**INPUT RECORDS**

=====

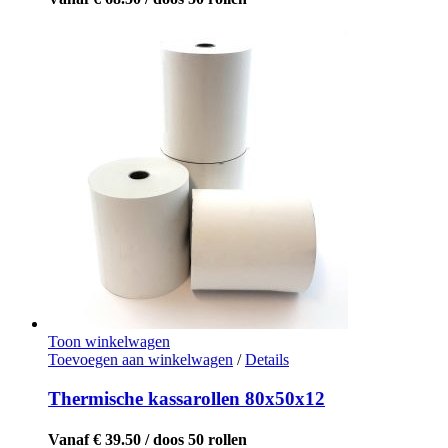
Toon winkelwagen
Toevoegen aan winkelwagen
/
Details
Thermische kassarollen 80x50x12
Vanaf € 39.50 / doos 50 rollen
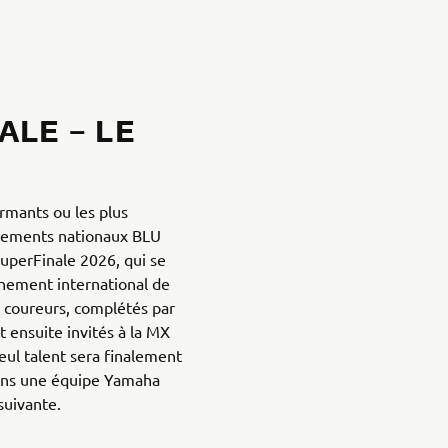
ALE – LE
ormants ou les plus
înements nationaux BLU
SuperFinale 2026, qui se
énement international de
s coureurs, complétés par
t ensuite invités à la MX
ul talent sera finalement
dans une équipe Yamaha
suivante.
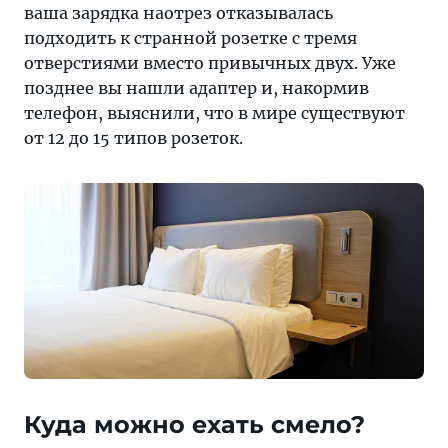
важные
ваша зарядка наотрез отказывалась
лайфхаки
подходить к странной розетке с тремя
и
отверстиями вместо привычных двух. Уже
все,
позднее вы нашли адаптер и, накормив
что
телефон, выяснили, что в мире существуют
нужно
от 12 до 15 типов розеток.
знать
о
мире
туризма
—
на
страницах
«Тонкостей».
Куда можно ехать смело?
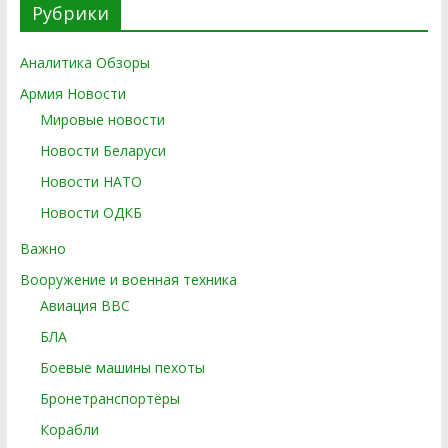
Рубрики
Аналитика Обзоры
Армия Новости
Мировые новости
Новости Беларуси
Новости НАТО
Новости ОДКБ
Важно
Вооружение и военная техника
Авиация ВВС
БЛА
Боевые машины пехоты
Бронетранспортёры
Корабли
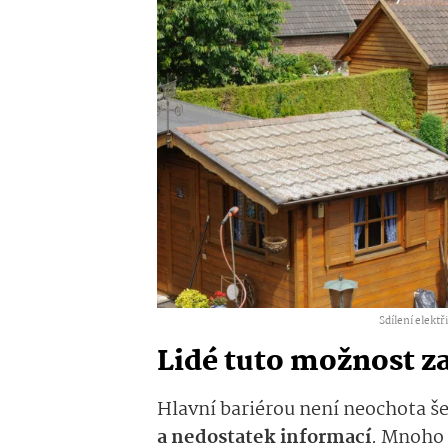
Sdílení elektř
Lidé tuto možnost z
Hlavní bariérou není neochota še
a nedostatek informací
. Mnoho 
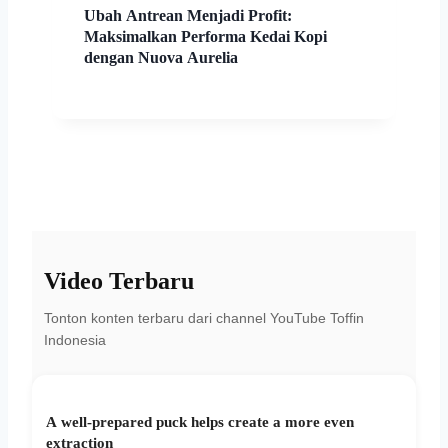
Ubah Antrean Menjadi Profit:
Maksimalkan Performa Kedai Kopi
dengan Nuova Aurelia
Video Terbaru
Tonton konten terbaru dari channel YouTube Toffin
Indonesia
A well-prepared puck helps create a more even
extraction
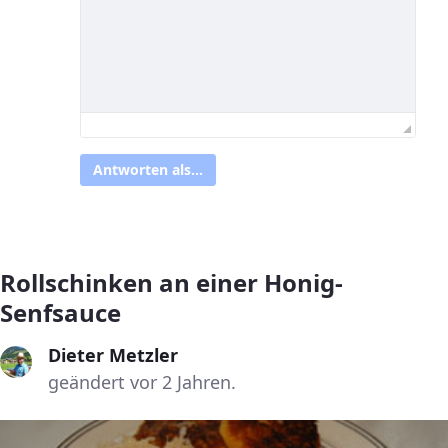
Antworten als...
Rollschinken an einer Honig-
Senfsauce
Dieter Metzler
geändert vor 2 Jahren.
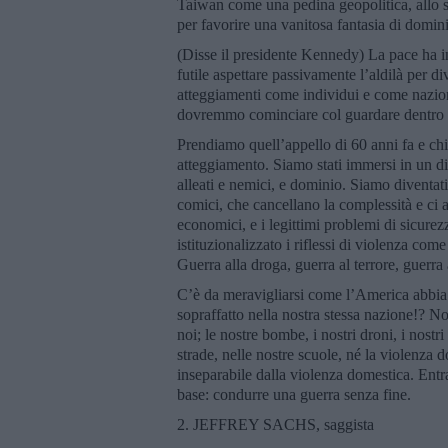
Taiwan come una pedina geopolitica, allo st
per favorire una vanitosa fantasia di domin
(Disse il presidente Kennedy) La pace ha in
futile aspettare passivamente l’aldilà per 
atteggiamenti come individui e come nazioni
dovremmo cominciare col guardare dentro a
Prendiamo quell’appello di 60 anni fa e chie
atteggiamento. Siamo stati immersi in un dis
alleati e nemici, e dominio. Siamo diventati
comici, che cancellano la complessità e ci ac
economici, e i legittimi problemi di sicurezz
istituzionalizzato i riflessi di violenza come
Guerra alla droga, guerra al terrore, guerr
C’è da meravigliarsi come l’America abbia s
sopraffatto nella nostra stessa nazione!? No
noi; le nostre bombe, i nostri droni, i nostr
strade, nelle nostre scuole, né la violenza 
inseparabile dalla violenza domestica. Entra
base: condurre una guerra senza fine.
2. JEFFREY SACHS, saggista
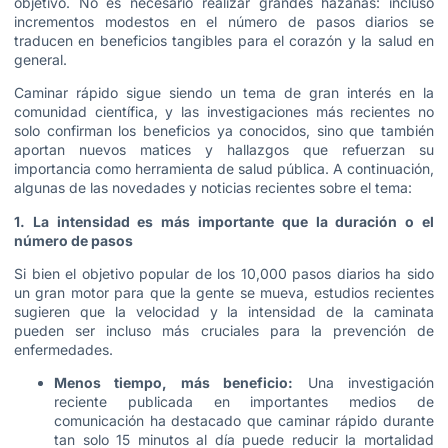
objetivo. No es necesario realizar grandes hazañas: incluso
incrementos modestos en el número de pasos diarios se
traducen en beneficios tangibles para el corazón y la salud en
general.
Caminar rápido sigue siendo un tema de gran interés en la
comunidad científica, y las investigaciones más recientes no
solo confirman los beneficios ya conocidos, sino que también
aportan nuevos matices y hallazgos que refuerzan su
importancia como herramienta de salud pública. A continuación,
algunas de las novedades y noticias recientes sobre el tema:
1. La intensidad es más importante que la duración o el
número de pasos
Si bien el objetivo popular de los 10,000 pasos diarios ha sido
un gran motor para que la gente se mueva, estudios recientes
sugieren que la velocidad y la intensidad de la caminata
pueden ser incluso más cruciales para la prevención de
enfermedades.
Menos tiempo, más beneficio:
Una investigación
reciente publicada en importantes medios de
comunicación ha destacado que caminar rápido durante
tan solo 15 minutos al día puede reducir la mortalidad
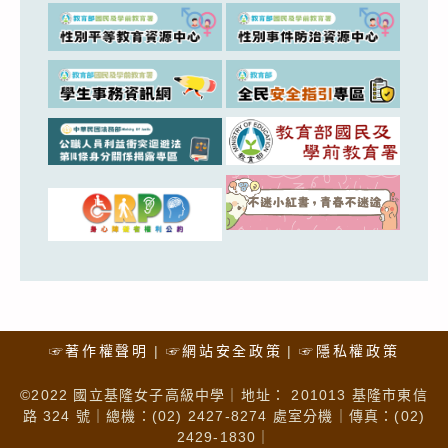
☞著作權聲明
☞網站安全政策
☞隱私權政策
©2022 國立基隆女子高級中學｜地址： 201013 基隆市東信
路 324 號｜總機：(02) 2427-8274 處室分機｜傳真：(02)
2429-1830｜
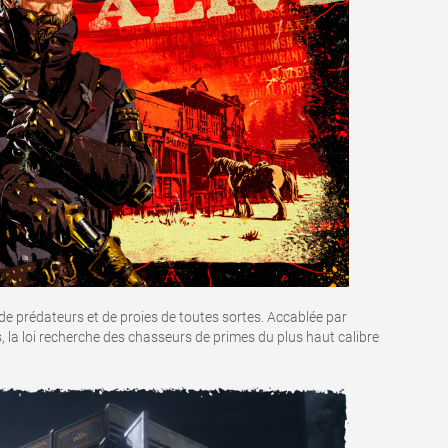
li de prédateurs et de proies de toutes sortes. Accablée par
, la loi recherche des chasseurs de primes du plus haut calibre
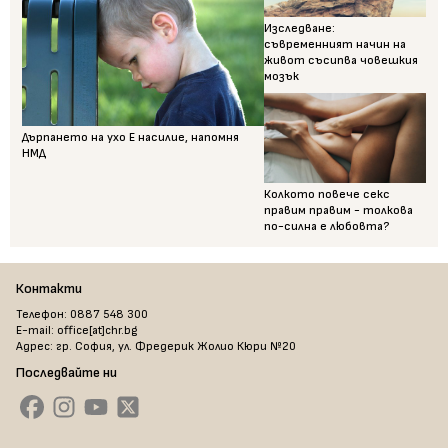
Изследване:
съвременният начин на
живот съсипва човешкия
мозък
Дърпането на ухо Е насилие, напомня
НМД
Колкото повече секс
правим правим - толкова
по-силна е любовта?
Контакти
Телефон: 0887 548 300
E-mail: office[at]chr.bg
Адрес: гр. София, ул. Фредерик Жолио Кюри №20
Последвайте ни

=====

**TASK OBJECTIVE**
When pictures appear in the records above, leave them out and reproduce exactly each line from the first through the line containing "Новости НАТО", both included.

**YOUR SOLUTION**
Toon winkelwagen
Toevoegen aan winkelwagen
/
Details
Thermische kassarollen 80x50x12
Vanaf € 39.50 / doos 50 rollen
ALE – LE
ormants ou les plus
înements nationaux BLU
SuperFinale 2026, qui se
énement international de
s coureurs, complétés par
t ensuite invités à la MX
ul talent sera finalement
dans une équipe Yamaha
suivante.
важные
ваша зарядка наотрез отказывалась
лайфхаки
подходить к странной розетке с тремя
и
отверстиями вместо привычных двух. Уже
все,
позднее вы нашли адаптер и, накормив
что
телефон, выяснили, что в мире существуют
нужно
от 12 до 15 типов розеток.
знать
о
мире
туризма
—
на
страницах
«Тонкостей».
Куда можно ехать смело?
Рубрики
Аналитика Обзоры
Армия Новости
Мировые новости
Новости Беларуси
Новости НАТО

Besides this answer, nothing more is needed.